REQUIREMENT: Without the pictures, can you quote each line below exactly?

DATASET RECORDS:
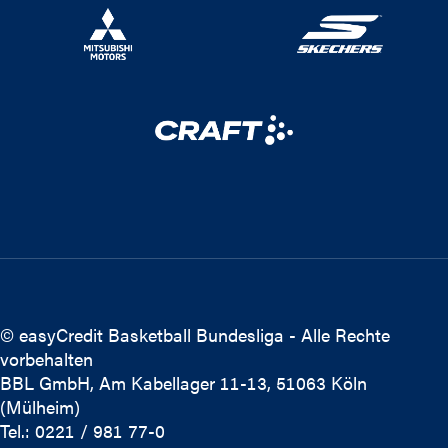
© easyCredit Basketball Bundesliga - Alle Rechte
vorbehalten
BBL GmbH, Am Kabellager 11-13, 51063 Köln
(Mülheim)
Tel.: 0221 / 981 77-0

COMPLETED TASK:
© easyCredit Basketball Bundesliga - Alle Rechte
vorbehalten
BBL GmbH, Am Kabellager 11-13, 51063 Köln
(Mülheim)
Tel.: 0221 / 981 77-0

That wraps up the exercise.